You’ll need to undertake a deep clean of your business premises. Whether this is carried out by volunteer staff or a professional cleaning agency, you’ll need a clear action plan.
To open your business, you’re legally required to carry out a full risk assessment that considers:
- how many clients and practitioners can safely be in the building at one time
- how will you ensure people can keep at least one metre apart. Are your counselling rooms big enough to maintain social distancing? What furniture can you safely remove?
- provision of hand sanitisers and face masks
- access to toilets
- cleaning routines between clients
- whether you have a lone working policy or will office staff be onsite
- whether contracts need to be reviewed to include change of setting and test and trace
- revising payment methods to avoid handling cash or cheques
- revising emergency procedures to ensure safe evacuation, if required
Working through temporary lockdowns
Services and placement providers need to consider the ethical implications of the impact of any changing or varying levels of lockdown, particularly when working near to country borders in the UK. You may need to review policies to take into account how face to face working is managed should a local lockdown be introduced
If you need to return to remote online working after a period of face to face contact, you should consider:
- what are the ethical implications of changing the format of therapy more than once?
- what is in the best interest of both clients and practitioners?
- how can contracts be managed to reflect any varying nature of the session format?
- can practitioners access equipment and support if they’re required to work online again?
- how can you work in collaboration with training providers to support any students on placements?
Due to this uncertainty, you may decide to maintain online working until the virus is under more control and to ensure safety of clients, practitioners and staff.
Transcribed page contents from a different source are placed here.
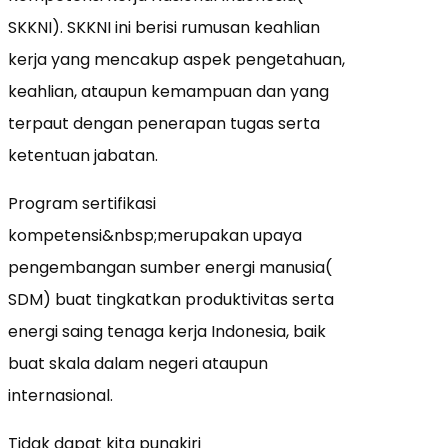
SKKNI). SKKNI ini berisi rumusan keahlian
kerja yang mencakup aspek pengetahuan,
keahlian, ataupun kemampuan dan yang
terpaut dengan penerapan tugas serta
ketentuan jabatan.
Program sertifikasi
kompetensi&nbsp;merupakan upaya
pengembangan sumber energi manusia(
SDM) buat tingkatkan produktivitas serta
energi saing tenaga kerja Indonesia, baik
buat skala dalam negeri ataupun
internasional.
Tidak dapat kita pungkiri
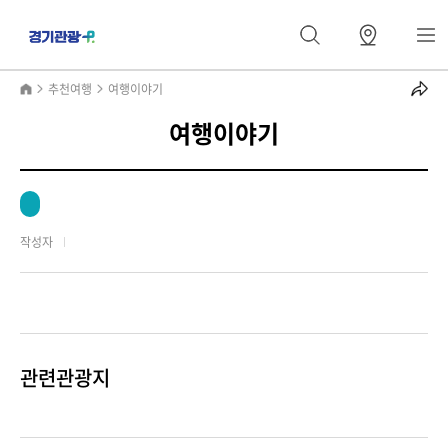
추천여행
여행이야기
여행이야기
작성자
관련관광지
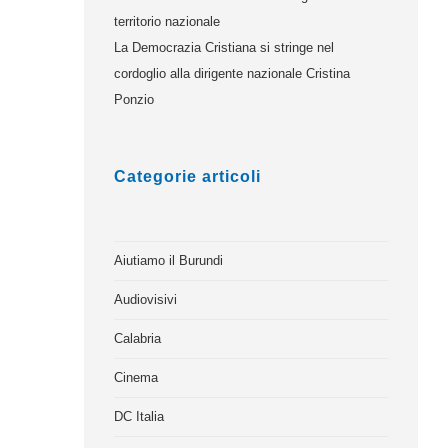
territorio nazionale
La Democrazia Cristiana si stringe nel
cordoglio alla dirigente nazionale Cristina
Ponzio
Categorie articoli
Aiutiamo il Burundi
Audiovisivi
Calabria
Cinema
DC Italia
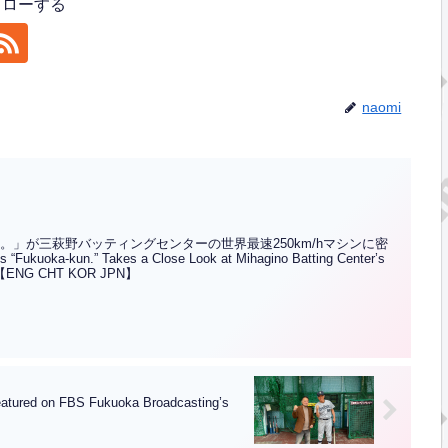
フォローする
naomi
ん。」が三萩野バッティングセンターの世界最速250km/hマシンに密
“Fukuoka-kun.” Takes a Close Look at Mihagino Batting Center’s
ne!”【ENG CHT KOR JPN】
FBS Fukuoka Broadcasting’s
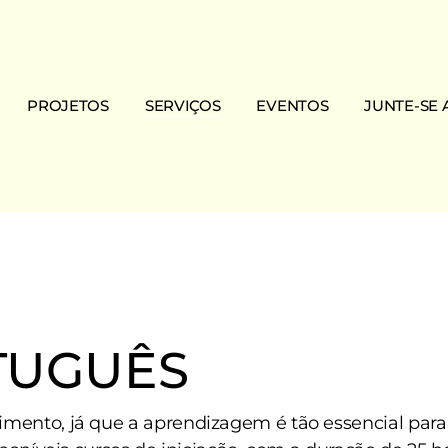
PROJETOS
SERVIÇOS
EVENTOS
JUNTE-SE 
Projetos em curso
Apoio ao Estudo
Arraial da Mouraria
Doar
ação
Projetos concluídos
Apoio Social Integrado
Histórico
IRS Solidário
 Visão
Casa de Férias
Notícias
Ser Sócio
Cursos de Português
Ser voluntári
ência
Regularização do Migrante
TUGUÊS
Visitas Migrantour
ento, já que a aprendizagem é tão essencial para 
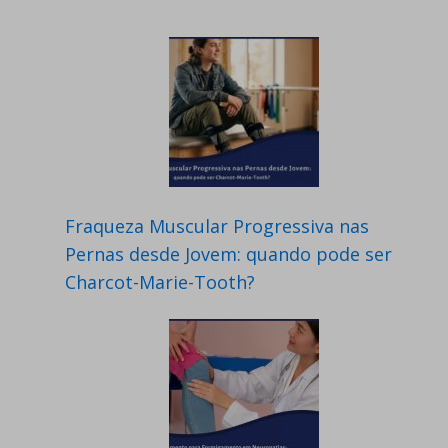
Fraqueza Muscular Progressiva nas
Pernas desde Jovem: quando pode ser
Charcot-Marie-Tooth?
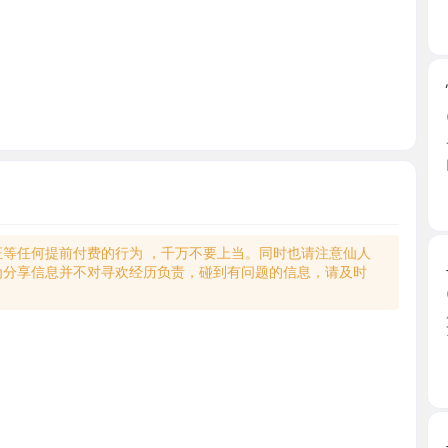
性感豹纹
2026-0
一进门看
门看第 ...
陕西省
何提前付费的行为 ，千万不要上当。同时也请注意仙人
二刷御萝
享信息并不对寻欢经历负责，碰到有问题的信息，请及时
2026-0
第一次体
了。轻 ...
陕西省
二刷莲湖
2026-0
二刷姐姐了
咪也大 ...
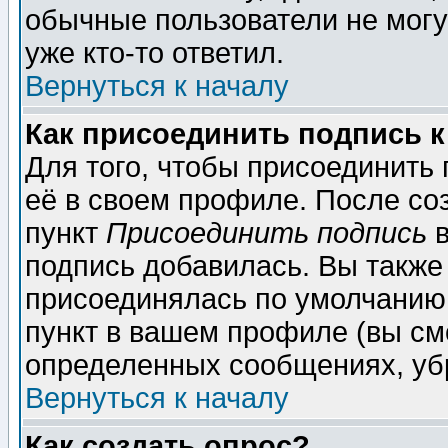
обычные пользователи не могу
уже кто-то ответил.
Вернуться к началу
Как присоединить подпись 
Для того, чтобы присоединить
её в своем профиле. После со
пункт
Присоединить подпись
в
подпись добавилась. Вы также
присоединялась по умолчанию,
пункт в вашем профиле (вы см
определенных сообщениях, уб
Вернуться к началу
Как создать опрос?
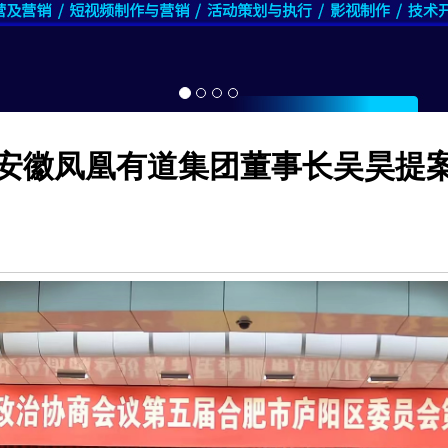
安徽凤凰有道集团董事长吴昊提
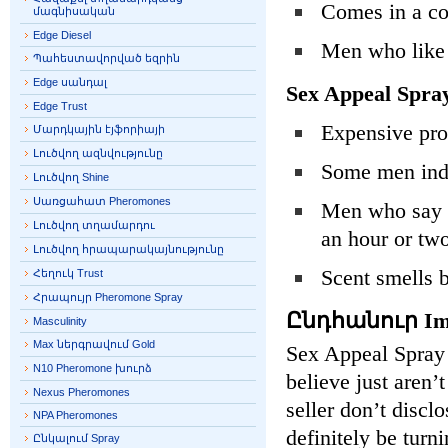
Comes in a co
մագնիսական
Edge Diesel
Men who like 
Պահեստավորված եզրին
Edge սանդալ
Sex Appeal Spra
Edge Trust
Expensive pro
Մարդկային էյֆորիայի
Լուծվող ազնվությունը
Some men indic
Լուծվող Shine
Սառցահատ Pheromones
Men who say th
Լուծվող տղամարդու
an hour or tw
Լուծվող հրապարակայնությունը
Scent smells
Հեղուկ Trust
Հրապույր Pheromone Spray
Ընդհանուր Imp
Masculinity
Max ներգրավում Gold
Sex Appeal Spray 
N10 Pheromone խուրձ
believe just aren’
Nexus Pheromones
seller don’t discl
NPA Pheromones
definitely be turn
Ընկալում Spray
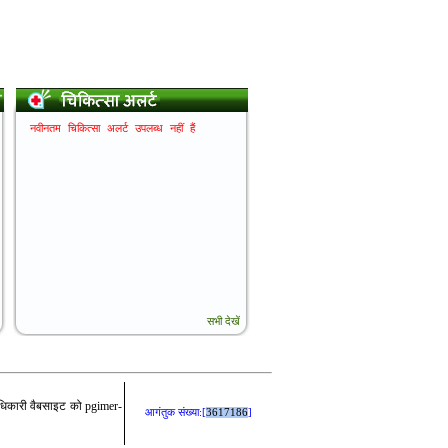
 अधिकारी वैबसाइट को pgimer-
आगंतुक संख्या:[
3617186
]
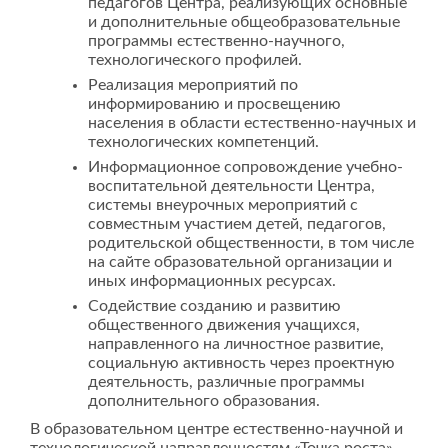
педагогов Центра, реализующих основные
и дополнительные общеобразовательные
программы естественно-научного,
технологического профилей.
Реализация мероприятий по
информированию и просвещению
населения в области естественно-научных и
технологических компетенций.
Информационное сопровождение учебно-
воспитательной деятельности Центра,
системы внеурочных мероприятий с
совместным участием детей, педагогов,
родительской общественности, в том числе
на сайте образовательной организации и
иных информационных ресурсах.
Содействие созданию и развитию
общественного движения учащихся,
направленного на личностное развитие,
социальную активность через проектную
деятельность, различные программы
дополнительного образования.
В образовательном центре естественно-научной и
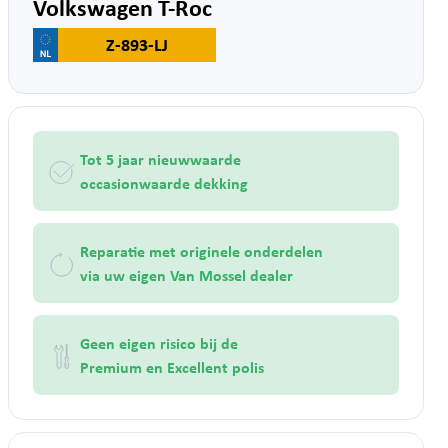
Volkswagen T-Roc
Z-893-LJ
Tot 5 jaar nieuwwaarde
occasionwaarde dekking
Reparatie met originele onderdelen
via uw eigen Van Mossel dealer
Geen eigen risico bij de
Premium en Excellent polis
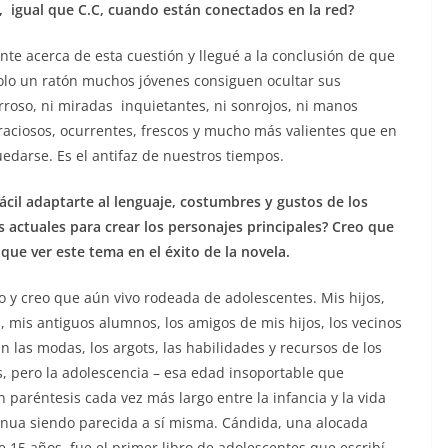
, igual que C.C, cuando están conectados en la red?
te acerca de esta cuestión y llegué a la conclusión de que
olo un ratón muchos jóvenes consiguen ocultar sus
roso, ni miradas inquietantes, ni sonrojos, ni manos
raciosos, ocurrentes, frescos y mucho más valientes que en
uedarse. Es el antifaz de nuestros tiempos.
fácil adaptarte al lenguaje, costumbres y gustos de los
 actuales para crear los personajes principales? Creo que
ue ver este tema en el éxito de la novela.
o y creo que aún vivo rodeada de adolescentes. Mis hijos,
, mis antiguos alumnos, los amigos de mis hijos, los vecinos
 las modas, los argots, las habilidades y recursos de los
, pero la adolescencia – esa edad insoportable que
n paréntesis cada vez más largo entre la infancia y la vida
inua siendo parecida a sí misma. Cándida, una alocada
15 años, fue el primer libro de adolescentes que escribí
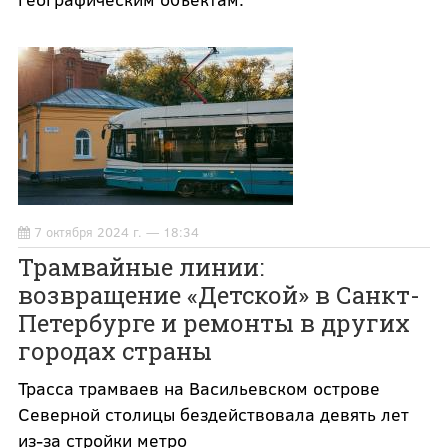
7 октября 2024 г. — 18:34
Трамвайные линии:
возвращение «Детской» в Санкт-
Петербурге и ремонты в других
городах страны
Трасса трамваев на Васильевском острове
Северной столицы бездействовала девять лет
из-за стройки метро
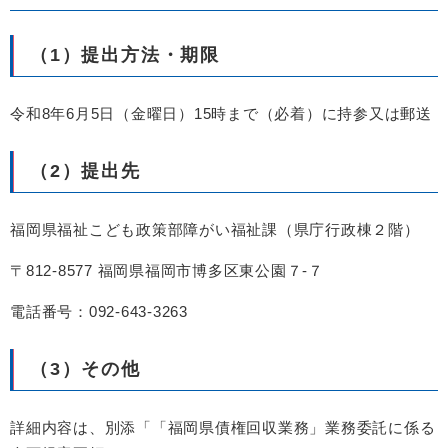
（1）提出方法・期限
令和8年6月5日（金曜日）15時まで（必着）に持参又は郵送
（2）提出先
福岡県福祉こども政策部障がい福祉課（県庁行政棟２階）
〒812-8577 福岡県福岡市博多区東公園７-７
電話番号：092-643-3263
（3）その他
詳細内容は、別添「「福岡県債権回収業務」業務委託に係る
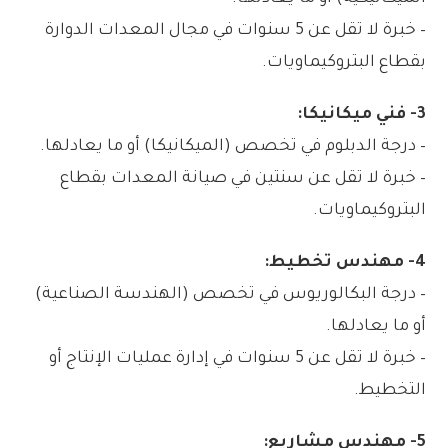
– خبرة لا تقل عن 5 سنوات في مجال المعدات الدوارة
بقطاع البتروكيماويات.
3- فني ميكانيكا:
– درجة الدبلوم في تخصص (الميكانيكا) أو ما يعادلها.
– خبرة لا تقل عن سنتين في صيانة المعدات بقطاع
البتروكيماويات.
4- مهندس تخطيط:
– درجة البكالوريوس في تخصص (الهندسة الصناعية)
أو ما يعادلها.
– خبرة لا تقل عن 5 سنوات في إدارة عمليات الإنتاج أو
التخطيط.
5- مهندس مشاريع:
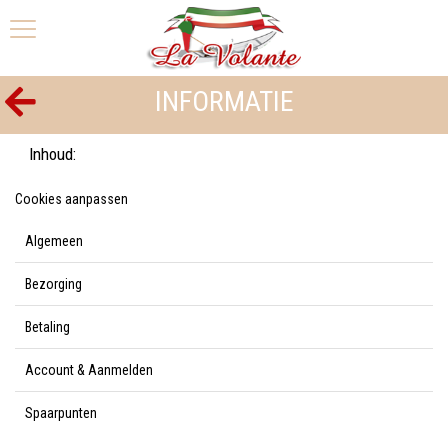
INFORMATIE
Inhoud:
Cookies aanpassen
Algemeen
Bezorging
Betaling
Account & Aanmelden
Spaarpunten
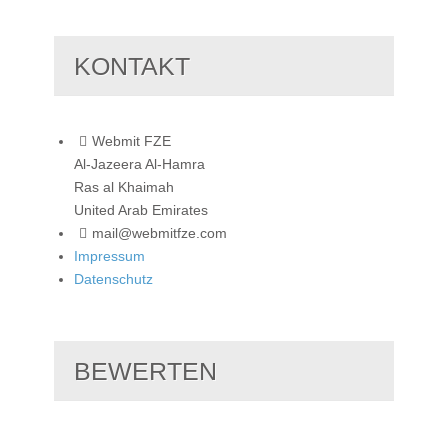
KONTAKT
Webmit FZE
Al-Jazeera Al-Hamra
Ras al Khaimah
United Arab Emirates
mail@webmitfze.com
Impressum
Datenschutz
BEWERTEN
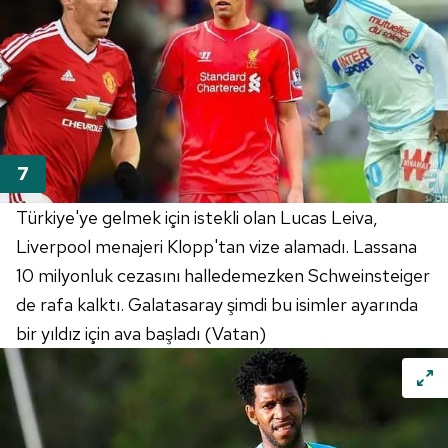
Türkiye'ye gelmek için istekli olan Lucas Leiva,
Liverpool menajeri Klopp'tan vize alamadı. Lassana
10 milyonluk cezasını halledemezken Schweinsteiger
de rafa kalktı. Galatasaray şimdi bu isimler ayarında
bir yıldız için ava başladı (Vatan)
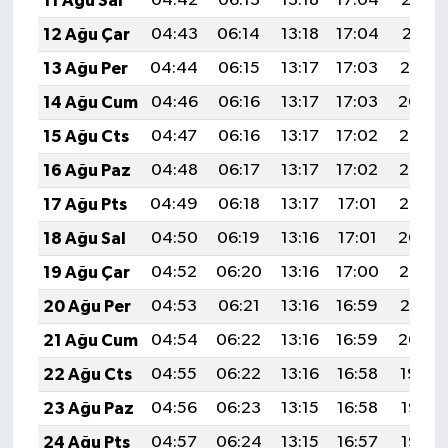
11 Ağu Sal
04:42
06:13
13:18
17:04
20:13
BİLİM TEKNOLOJİ
12 Ağu Çar
04:43
06:14
13:18
17:04
20:11
13 Ağu Per
04:44
06:15
13:17
17:03
20:10
ASAYİŞ
14 Ağu Cum
04:46
06:16
13:17
17:03
20:09
SEÇİM 2015
15 Ağu Cts
04:47
06:16
13:17
17:02
20:08
16 Ağu Paz
04:48
06:17
13:17
17:02
20:06
ÇEVRE
17 Ağu Pts
04:49
06:18
13:17
17:01
20:05
BİLİM VE TEKNOLOJİ
18 Ağu Sal
04:50
06:19
13:16
17:01
20:04
19 Ağu Çar
04:52
06:20
13:16
17:00
20:03
YARIŞMALAR
20 Ağu Per
04:53
06:21
13:16
16:59
20:01
TANITIM
21 Ağu Cum
04:54
06:22
13:16
16:59
20:00
22 Ağu Cts
04:55
06:22
13:16
16:58
19:59
HABERDE İNSAN
23 Ağu Paz
04:56
06:23
13:15
16:58
19:57
24 Ağu Pts
04:57
06:24
13:15
16:57
19:56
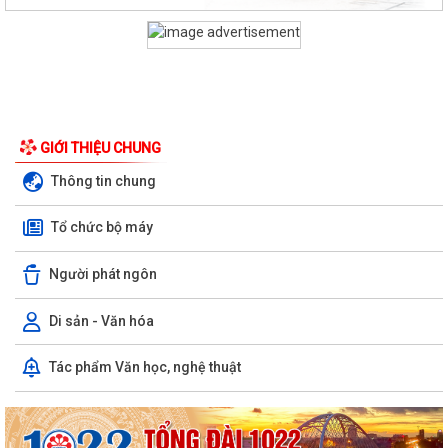
GIỚI THIỆU CHUNG
Thông tin chung
Tổ chức bộ máy
Người phát ngôn
Di sản - Văn hóa
Tác phẩm Văn học, nghệ thuật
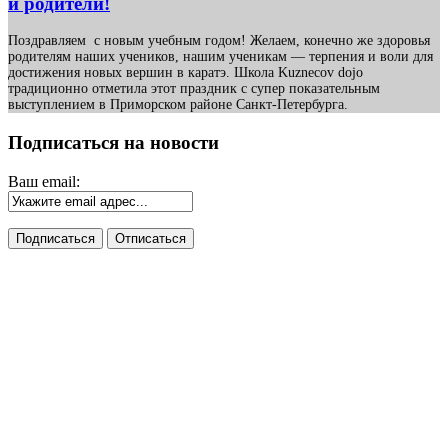
и родители!
Поздравляем с новым учебным годом! Желаем, конечно же здоровья
родителям наших учеников, нашим ученикам — терпения и воли для
достижения новых вершин в каратэ. Школа Kuznecov dojo
традиционно отметила этот праздник с супер показательным
выступлением в Приморском районе Санкт-Петербурга.
Подписаться на новости
Ваш email:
We expect that services will return to face to face working at different stages, depending on organisational policy, location and the context or setting.
If you also provide training placements, please see our guidance on coronavirus and training.
Your service accreditation
During the coronavirus restrictions, your accredited status will not be affected by introducing online or telephone counselling services as an alternative to face to face work, even if this is not usually included within your accredited services. However, we do expect all services to return to face to face counselling as soon as reasonably possible.
If you wish to continue online or telephone counselling once restrictions are lifted, you’ll need to submit a changes application form to encompass remote practices. We’re currently considering when and how this will come into effect and will keep you informed.